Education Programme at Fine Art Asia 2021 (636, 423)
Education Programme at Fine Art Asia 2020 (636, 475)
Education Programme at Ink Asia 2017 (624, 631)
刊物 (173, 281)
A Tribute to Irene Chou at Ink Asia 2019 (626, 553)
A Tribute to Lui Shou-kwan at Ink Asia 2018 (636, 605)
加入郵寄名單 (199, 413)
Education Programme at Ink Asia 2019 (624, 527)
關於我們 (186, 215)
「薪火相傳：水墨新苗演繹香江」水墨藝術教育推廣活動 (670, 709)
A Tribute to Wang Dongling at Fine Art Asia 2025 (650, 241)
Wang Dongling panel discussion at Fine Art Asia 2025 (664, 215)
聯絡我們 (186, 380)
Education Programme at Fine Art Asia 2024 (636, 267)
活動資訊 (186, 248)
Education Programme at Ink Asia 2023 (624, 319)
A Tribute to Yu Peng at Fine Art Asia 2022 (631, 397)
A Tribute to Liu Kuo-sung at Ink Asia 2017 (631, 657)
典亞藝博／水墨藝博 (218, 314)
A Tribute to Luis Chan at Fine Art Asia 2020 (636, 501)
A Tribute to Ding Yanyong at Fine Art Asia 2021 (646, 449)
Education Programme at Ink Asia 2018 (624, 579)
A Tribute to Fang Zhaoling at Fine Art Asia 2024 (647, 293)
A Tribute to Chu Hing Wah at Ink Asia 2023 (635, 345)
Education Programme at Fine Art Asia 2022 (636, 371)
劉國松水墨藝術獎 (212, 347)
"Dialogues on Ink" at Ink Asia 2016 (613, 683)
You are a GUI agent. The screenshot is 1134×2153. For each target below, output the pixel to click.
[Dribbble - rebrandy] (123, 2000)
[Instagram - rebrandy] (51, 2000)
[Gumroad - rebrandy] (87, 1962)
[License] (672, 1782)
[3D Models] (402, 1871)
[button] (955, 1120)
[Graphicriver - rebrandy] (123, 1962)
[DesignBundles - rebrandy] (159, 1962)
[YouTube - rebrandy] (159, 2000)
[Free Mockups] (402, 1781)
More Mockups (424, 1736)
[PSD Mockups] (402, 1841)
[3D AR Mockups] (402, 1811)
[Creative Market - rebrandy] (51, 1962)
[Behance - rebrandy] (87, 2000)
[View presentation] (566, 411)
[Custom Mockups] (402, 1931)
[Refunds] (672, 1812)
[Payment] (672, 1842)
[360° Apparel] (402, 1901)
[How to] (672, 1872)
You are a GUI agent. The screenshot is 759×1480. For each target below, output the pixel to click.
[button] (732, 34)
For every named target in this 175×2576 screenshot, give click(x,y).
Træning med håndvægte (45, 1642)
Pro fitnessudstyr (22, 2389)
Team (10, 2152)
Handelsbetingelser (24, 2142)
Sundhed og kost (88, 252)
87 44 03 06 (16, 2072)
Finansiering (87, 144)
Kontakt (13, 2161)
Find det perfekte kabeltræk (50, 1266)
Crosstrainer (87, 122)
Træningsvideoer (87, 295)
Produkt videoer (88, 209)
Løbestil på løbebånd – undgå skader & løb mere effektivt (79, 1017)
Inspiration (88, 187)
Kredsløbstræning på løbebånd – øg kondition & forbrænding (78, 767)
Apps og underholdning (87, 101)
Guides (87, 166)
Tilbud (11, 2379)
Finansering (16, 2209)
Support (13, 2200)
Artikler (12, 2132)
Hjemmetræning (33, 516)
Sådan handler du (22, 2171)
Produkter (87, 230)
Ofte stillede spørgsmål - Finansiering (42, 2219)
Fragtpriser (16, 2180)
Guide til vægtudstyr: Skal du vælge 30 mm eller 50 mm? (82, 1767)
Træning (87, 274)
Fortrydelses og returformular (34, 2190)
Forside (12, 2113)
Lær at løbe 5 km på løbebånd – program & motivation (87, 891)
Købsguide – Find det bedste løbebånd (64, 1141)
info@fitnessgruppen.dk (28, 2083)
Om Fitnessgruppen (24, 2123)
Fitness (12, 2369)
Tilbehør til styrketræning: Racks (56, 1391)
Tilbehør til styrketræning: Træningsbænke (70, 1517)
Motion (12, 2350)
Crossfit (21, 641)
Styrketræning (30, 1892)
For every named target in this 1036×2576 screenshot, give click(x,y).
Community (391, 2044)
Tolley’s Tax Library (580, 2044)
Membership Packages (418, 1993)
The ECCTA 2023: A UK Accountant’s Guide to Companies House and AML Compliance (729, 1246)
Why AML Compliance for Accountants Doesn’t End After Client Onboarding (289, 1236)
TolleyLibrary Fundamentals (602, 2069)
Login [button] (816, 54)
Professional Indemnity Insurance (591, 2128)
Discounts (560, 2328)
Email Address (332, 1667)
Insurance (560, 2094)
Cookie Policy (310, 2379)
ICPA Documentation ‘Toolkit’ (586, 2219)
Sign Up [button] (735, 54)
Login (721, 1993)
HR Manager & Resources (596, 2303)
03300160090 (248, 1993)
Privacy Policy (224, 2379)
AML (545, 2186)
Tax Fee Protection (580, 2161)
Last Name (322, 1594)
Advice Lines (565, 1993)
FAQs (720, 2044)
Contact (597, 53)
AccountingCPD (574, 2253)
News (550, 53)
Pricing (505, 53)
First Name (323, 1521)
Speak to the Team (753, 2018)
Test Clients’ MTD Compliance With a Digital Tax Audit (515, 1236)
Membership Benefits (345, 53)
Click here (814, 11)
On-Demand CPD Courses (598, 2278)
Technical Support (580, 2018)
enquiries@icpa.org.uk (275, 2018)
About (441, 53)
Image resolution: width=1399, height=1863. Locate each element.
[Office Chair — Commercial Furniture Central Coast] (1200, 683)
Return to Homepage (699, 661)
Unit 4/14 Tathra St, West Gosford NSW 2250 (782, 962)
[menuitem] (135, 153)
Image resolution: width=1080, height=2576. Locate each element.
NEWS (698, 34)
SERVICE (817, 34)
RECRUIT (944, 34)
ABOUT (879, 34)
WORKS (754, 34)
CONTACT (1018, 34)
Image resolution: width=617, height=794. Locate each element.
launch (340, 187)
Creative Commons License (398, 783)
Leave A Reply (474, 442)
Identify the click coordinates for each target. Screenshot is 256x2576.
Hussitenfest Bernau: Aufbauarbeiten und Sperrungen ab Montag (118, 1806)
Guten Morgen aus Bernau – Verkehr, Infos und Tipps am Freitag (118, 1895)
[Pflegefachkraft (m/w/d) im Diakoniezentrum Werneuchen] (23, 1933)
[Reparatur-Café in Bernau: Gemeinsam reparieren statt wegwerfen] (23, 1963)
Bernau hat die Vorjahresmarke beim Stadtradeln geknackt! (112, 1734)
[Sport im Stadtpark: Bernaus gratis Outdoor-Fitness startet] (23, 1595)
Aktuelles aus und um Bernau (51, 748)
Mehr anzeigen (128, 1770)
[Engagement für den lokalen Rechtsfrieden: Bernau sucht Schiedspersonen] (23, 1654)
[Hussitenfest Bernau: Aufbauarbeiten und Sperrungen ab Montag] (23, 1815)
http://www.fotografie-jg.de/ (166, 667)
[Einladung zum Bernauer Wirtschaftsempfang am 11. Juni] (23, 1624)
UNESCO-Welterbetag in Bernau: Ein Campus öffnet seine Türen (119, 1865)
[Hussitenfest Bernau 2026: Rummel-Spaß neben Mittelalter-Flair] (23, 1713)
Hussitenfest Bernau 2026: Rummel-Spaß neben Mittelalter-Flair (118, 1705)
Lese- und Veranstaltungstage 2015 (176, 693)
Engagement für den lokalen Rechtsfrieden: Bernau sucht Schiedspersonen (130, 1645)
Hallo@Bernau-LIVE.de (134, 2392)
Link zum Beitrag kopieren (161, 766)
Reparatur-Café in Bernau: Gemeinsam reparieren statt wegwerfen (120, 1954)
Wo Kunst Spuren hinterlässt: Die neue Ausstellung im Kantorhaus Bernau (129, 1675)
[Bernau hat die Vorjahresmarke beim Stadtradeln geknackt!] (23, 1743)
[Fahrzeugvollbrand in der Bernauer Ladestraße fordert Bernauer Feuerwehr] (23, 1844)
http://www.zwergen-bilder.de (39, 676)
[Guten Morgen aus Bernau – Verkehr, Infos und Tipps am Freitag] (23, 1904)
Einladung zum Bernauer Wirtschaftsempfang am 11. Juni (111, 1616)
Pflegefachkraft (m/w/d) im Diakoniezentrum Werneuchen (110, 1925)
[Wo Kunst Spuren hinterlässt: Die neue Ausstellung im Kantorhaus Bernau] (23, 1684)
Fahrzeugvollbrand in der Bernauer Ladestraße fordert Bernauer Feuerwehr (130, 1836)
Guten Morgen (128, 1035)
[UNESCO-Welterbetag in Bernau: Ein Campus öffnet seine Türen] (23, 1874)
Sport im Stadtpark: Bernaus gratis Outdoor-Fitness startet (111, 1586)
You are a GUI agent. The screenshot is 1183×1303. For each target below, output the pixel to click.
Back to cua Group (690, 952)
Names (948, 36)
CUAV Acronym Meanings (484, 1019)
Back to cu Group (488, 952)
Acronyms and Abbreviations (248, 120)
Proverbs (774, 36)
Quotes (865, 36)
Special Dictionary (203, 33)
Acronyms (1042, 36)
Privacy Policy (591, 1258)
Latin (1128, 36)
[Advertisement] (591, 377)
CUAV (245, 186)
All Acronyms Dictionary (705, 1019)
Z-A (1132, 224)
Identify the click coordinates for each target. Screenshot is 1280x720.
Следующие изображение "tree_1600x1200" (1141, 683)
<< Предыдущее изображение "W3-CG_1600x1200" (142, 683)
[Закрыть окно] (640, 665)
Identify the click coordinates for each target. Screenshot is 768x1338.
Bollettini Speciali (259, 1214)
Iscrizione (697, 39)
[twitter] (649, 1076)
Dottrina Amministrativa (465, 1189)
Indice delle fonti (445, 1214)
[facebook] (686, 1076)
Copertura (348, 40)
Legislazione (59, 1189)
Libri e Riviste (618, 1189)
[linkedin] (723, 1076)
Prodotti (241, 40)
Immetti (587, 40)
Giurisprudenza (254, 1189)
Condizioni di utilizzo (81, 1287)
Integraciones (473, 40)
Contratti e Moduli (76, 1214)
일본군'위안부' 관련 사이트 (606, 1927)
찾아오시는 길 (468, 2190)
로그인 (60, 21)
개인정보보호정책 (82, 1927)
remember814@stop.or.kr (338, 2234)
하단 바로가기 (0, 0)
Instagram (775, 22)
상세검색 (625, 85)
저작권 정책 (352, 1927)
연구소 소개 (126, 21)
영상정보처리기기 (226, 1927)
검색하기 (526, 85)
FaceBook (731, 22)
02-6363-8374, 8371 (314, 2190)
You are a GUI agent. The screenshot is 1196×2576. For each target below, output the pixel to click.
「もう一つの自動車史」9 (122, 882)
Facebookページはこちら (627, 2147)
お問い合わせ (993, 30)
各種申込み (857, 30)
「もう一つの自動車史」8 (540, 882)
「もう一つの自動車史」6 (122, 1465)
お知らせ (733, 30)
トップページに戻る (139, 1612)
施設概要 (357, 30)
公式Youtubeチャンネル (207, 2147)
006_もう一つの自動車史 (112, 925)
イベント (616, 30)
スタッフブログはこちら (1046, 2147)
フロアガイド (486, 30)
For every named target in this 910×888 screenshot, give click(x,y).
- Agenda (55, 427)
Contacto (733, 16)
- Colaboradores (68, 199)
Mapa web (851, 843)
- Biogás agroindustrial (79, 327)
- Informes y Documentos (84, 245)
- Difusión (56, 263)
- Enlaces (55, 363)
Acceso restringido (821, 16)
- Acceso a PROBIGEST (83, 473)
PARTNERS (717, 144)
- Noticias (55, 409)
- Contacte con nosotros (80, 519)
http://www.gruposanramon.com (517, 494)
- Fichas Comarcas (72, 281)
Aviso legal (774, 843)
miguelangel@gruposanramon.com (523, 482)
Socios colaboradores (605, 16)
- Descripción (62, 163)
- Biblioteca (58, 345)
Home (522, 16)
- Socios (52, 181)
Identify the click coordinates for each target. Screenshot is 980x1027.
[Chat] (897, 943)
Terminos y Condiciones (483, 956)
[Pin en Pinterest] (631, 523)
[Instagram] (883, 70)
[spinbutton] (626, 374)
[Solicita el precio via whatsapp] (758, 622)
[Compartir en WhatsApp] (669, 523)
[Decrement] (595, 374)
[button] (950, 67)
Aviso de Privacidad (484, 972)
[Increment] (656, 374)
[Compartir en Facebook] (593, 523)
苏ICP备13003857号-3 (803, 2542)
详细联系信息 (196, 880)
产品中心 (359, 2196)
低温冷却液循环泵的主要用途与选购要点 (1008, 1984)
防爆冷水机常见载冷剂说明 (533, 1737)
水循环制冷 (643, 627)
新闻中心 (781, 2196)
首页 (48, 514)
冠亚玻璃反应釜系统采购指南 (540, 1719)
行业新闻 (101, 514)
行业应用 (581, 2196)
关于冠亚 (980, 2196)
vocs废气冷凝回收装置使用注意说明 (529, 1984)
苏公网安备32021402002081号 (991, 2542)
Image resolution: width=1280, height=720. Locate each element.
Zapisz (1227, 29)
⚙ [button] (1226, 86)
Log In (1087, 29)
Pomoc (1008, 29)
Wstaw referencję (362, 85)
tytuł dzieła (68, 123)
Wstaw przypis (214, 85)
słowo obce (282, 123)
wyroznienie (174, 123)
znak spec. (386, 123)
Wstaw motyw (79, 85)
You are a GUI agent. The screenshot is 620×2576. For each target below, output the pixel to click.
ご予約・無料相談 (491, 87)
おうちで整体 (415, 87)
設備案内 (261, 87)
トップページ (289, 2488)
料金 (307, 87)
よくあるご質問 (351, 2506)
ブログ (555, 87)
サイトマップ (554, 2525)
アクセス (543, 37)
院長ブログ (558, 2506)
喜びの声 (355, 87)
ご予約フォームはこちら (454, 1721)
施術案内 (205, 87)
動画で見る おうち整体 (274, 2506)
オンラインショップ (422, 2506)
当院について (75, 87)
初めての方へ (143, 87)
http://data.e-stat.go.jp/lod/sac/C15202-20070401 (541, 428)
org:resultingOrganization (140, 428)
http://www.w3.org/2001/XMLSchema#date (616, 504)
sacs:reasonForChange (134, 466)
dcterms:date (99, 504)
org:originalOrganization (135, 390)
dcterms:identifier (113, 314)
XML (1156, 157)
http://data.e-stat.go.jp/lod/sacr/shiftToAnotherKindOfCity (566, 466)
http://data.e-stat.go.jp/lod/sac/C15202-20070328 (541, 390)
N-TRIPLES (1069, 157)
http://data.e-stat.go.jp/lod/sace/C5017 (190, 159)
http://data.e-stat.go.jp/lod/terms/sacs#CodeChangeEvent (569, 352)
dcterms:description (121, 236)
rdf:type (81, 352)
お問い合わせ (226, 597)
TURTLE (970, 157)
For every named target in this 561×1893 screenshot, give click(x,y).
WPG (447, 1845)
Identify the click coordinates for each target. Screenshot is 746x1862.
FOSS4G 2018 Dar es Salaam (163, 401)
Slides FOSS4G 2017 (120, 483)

+++++

> [Description of the task]
Give back, word for word, only the lines above from the line holding "サイトマップ (554, 2525)" to the line holding "XML (1156, 157)", both included.

> [Answer]
サイトマップ (554, 2525)
アクセス (543, 37)
院長ブログ (558, 2506)
喜びの声 (355, 87)
ご予約フォームはこちら (454, 1721)
施術案内 (205, 87)
動画で見る おうち整体 (274, 2506)
オンラインショップ (422, 2506)
当院について (75, 87)
初めての方へ (143, 87)
http://data.e-stat.go.jp/lod/sac/C15202-20070401 (541, 428)
org:resultingOrganization (140, 428)
http://www.w3.org/2001/XMLSchema#date (616, 504)
sacs:reasonForChange (134, 466)
dcterms:date (99, 504)
org:originalOrganization (135, 390)
dcterms:identifier (113, 314)
XML (1156, 157)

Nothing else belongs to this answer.